DES ANNEES DE PLOMB AU MAROC 
L’aide précieuse du Centre international de justice transitionnelle pour qu’il n’y ait plus jamais ça
Dès son installation en 2004, l’Instance équité et réconciliation (IER) avait pris contact avec le Centre international de justice transitionnelle (CIJT), afin de se faire assister dans les préparatifs de son programme d’activités et aussi de bénéficier des expériences des pays qui ont ouvert publiquement le dossier des violations des droits de l’homme. L’apport de cette ONG a été essentiel.
Basé à New York, aux Etats-Unis, le CIJT a pour mission d’assister les Etats qui tentent de déterminer les responsabilités concernant les violations graves des droits de l’homme. Le Centre intervient dans les sociétés en situation post-conflictuelle, mais aussi dans les pays qui connaissent une transition démocratique et qui ont l’ambition de procéder à un règlement équitable des violations graves des droits de l’homme du passé.
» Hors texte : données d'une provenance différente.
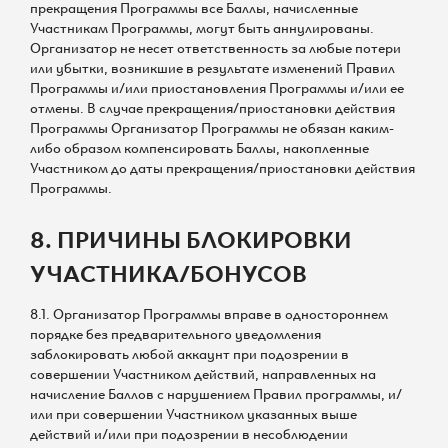
прекращения Программы все Баллы, начисленные
Участникам Программы, могут быть аннулированы.
Организатор не несет ответственность за любые потери
или убытки, возникшие в результате изменений Правил
Программы и/или приостановления Программы и/или ее
отмены. В случае прекращения/приостановки действия
Программы Организатор Программы не обязан каким-
либо образом компенсировать Баллы, накопленные
Участником до даты прекращения/приостановки действия
Программы.
8. ПРИЧИНЫ БЛОКИРОВКИ
УЧАСТНИКА/БОНУСОВ
8.1. Организатор Программы вправе в одностороннем
порядке без предварительного уведомления
заблокировать любой аккаунт при подозрении в
совершении Участником действий, направленных на
начисление Баллов с нарушением Правил программы, и/
или при совершении Участником указанных выше
действий и/или при подозрении в несоблюдении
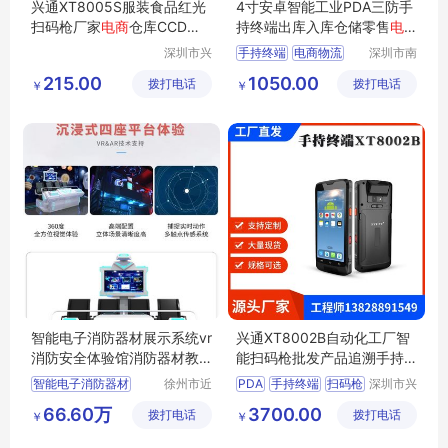
兴通XT8005S服装食品红光
4寸安卓智能工业PDA三防手
扫码枪厂家
电商
仓库CCD扫
持终端出库入库仓储零售
电
描枪
商
物流盘点机
深圳市兴
手持终端
电商物流
深圳市南
通物联科
方鸿志科
仓库盘点
215.00
1050.00
拨打电话
技有限公
拨打电话
技有限公
￥
￥
司
司
智能电子消防器材展示系统vr
兴通XT8002B自动化工厂智
消防安全体验馆消防器材教
能扫码枪批发产品追溯手持
学展示设备
终端PDA
智能电子消防器材
徐州市近
PDA
手持终端
扫码枪
深圳市兴
距离智能
通物联科
追溯
自动化工厂
66.60万
3700.00
拨打电话
科技有限
拨打电话
技有限公
￥
￥
公司
司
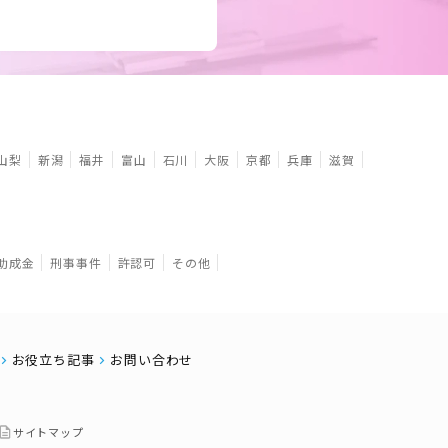
山梨
新潟
福井
富山
石川
大阪
京都
兵庫
滋賀
助成金
刑事事件
許認可
その他
お役立ち記事
お問い合わせ
サイトマップ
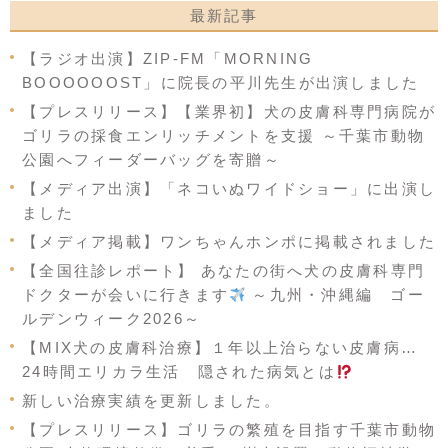
最新記事
【ラジオ出演】ZIP-FM「MORNING
BOOOOOOST」に院長の平川先生が出演しました
【プレスリリース】【業界初】犬の皮膚科専門病院が
ゴリラの採食エンリッチメントを支援 ～千葉市動物
公園へフィーダーバッグを寄贈～
【メディア出演】「ネコいぬワイドショー」に出演し
ました
【メディア掲載】ワンちゃんホンポに掲載されました
【全国往診レポート】 あなたの街へ犬の皮膚科専門
ドクターが会いに行きます
～九州・沖縄編 ゴー
ルデンウィーク2026～
【MIX犬の皮膚科治療】１年以上治らない皮膚病…
24時間エリカラ生活 隠された病気とは
新しい治療実績を更新しました。
【プレスリリース】ゴリラの繁殖を目指す千葉市動物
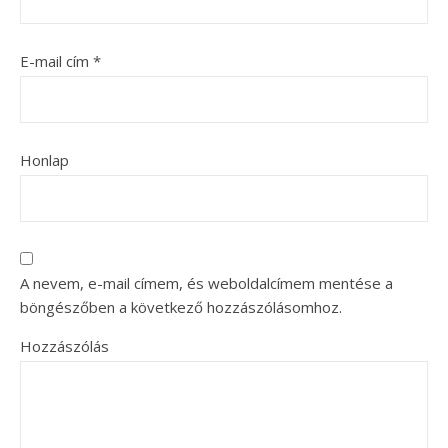
E-mail cím
*
Honlap
A nevem, e-mail címem, és weboldalcímem mentése a
böngészőben a következő hozzászólásomhoz.
Hozzászólás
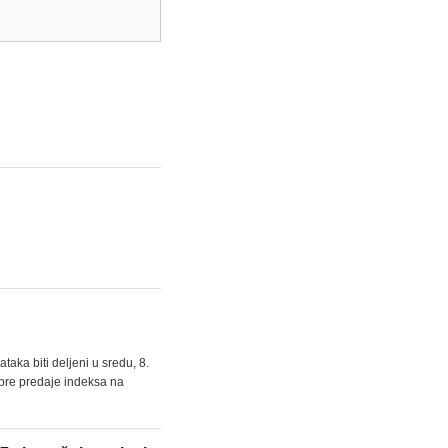
aka biti deljeni u sredu, 8.
 pre predaje indeksa na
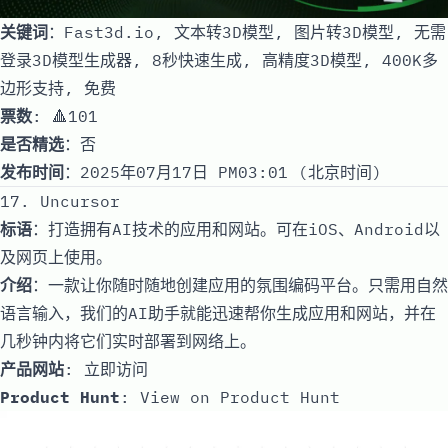
关键词
：Fast3d.io, 文本转3D模型, 图片转3D模型, 无需
登录3D模型生成器, 8秒快速生成, 高精度3D模型, 400K多
边形支持, 免费
票数
: 🔺101
是否精选
：否
发布时间
：2025年07月17日 PM03:01 (北京时间)
17. Uncursor
标语
：打造拥有AI技术的应用和网站。可在iOS、Android以
及网页上使用。
介绍
：一款让你随时随地创建应用的氛围编码平台。只需用自然
语言输入，我们的AI助手就能迅速帮你生成应用和网站，并在
几秒钟内将它们实时部署到网络上。
产品网站
:
立即访问
Product Hunt
:
View on Product Hunt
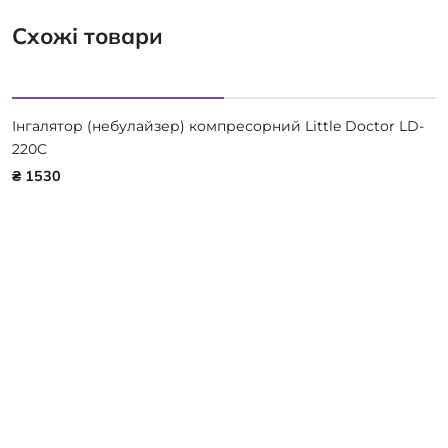
Схожі товари
Інгалятор (небулайзер) компресорний Little Doctor LD-
220C
₴ 1530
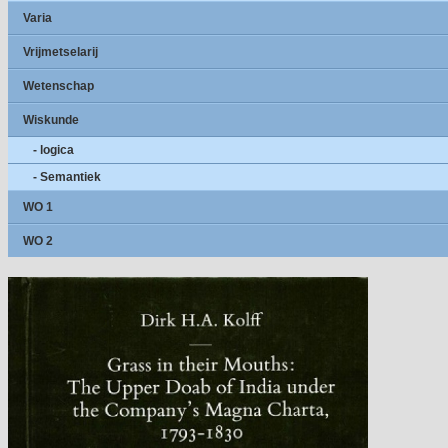
Varia
Vrijmetselarij
Wetenschap
Wiskunde
- logica
- Semantiek
WO 1
WO 2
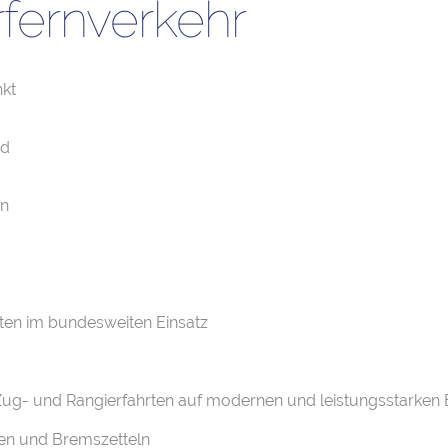
rfernverkehr
kt
nd
en
en im bundesweiten Einsatz
Zug- und Rangierfahrten auf modernen und leistungsstarken 
en und Bremszetteln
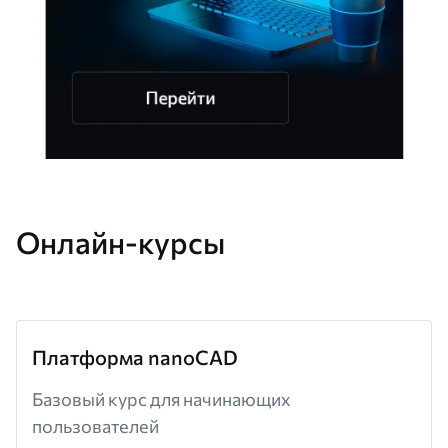
Онлайн-курсы
Платформа nanoCAD
Базовый курс для начинающих
пользователей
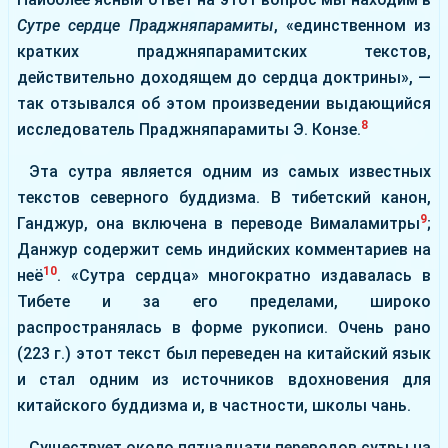
Сутре сердце Праджняпарамиты
, «единственном из
кратких праджняпарамитских текстов,
действительно доходящем до сердца доктрины», —
так отзывался об этом произведении выдающийся
8
исследователь Праджняпарамиты Э. Конзе.
Эта сутра является одним из самых известных
текстов северного буддизма. В тибетский канон,
9
Ганджур, она включена в переводе Вималамитры
;
Данжур содержит семь индийских комментариев на
10
неё
. «Сутра сердца» многократно издавалась в
Тибете и за его пределами, широко
распространялась в форме рукописи. Очень рано
(223 г.) этот текст был переведен на китайский язык
и стал одним из источников вдохновения для
китайского буддизма и, в частности, школы чань.
Существует около пятнадцати переводов сутры на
L’intervention du Centre consiste à fournir aux gouvernements, aux organisations non gouvernementales et aux autres acteurs des informations comparées, des analyses juridiques et politiques et des documents et recherches stratégiques relatifs à la justice transitionnelle. Depuis sa création, l’Instance équité et réconciliation au Maroc (IER) a tenu avec les experts du CIJT plusieurs séances de concertation au sujet des voies de coopération bilatérale. Tenant compte de la confiance suscitée par l’expérience marocaine et dans le cadre du programme de coopération avec le CIJT, l’IER a organisé la cinquième réunion des présidents et experts des commissions de vérité dans le monde à laquelle ont pris part, outre les membres de l’IER et des membres de son secrétariat administratif, des représentants d’ONG marocaines des droits de l’homme (OMDH, FVJ, Association des groupements d’Amnesty International, Comité de la vérité au Rif ainsi que trois conseillers du CIJT et des représentants des administrations des commissions de vérité d’autres pays.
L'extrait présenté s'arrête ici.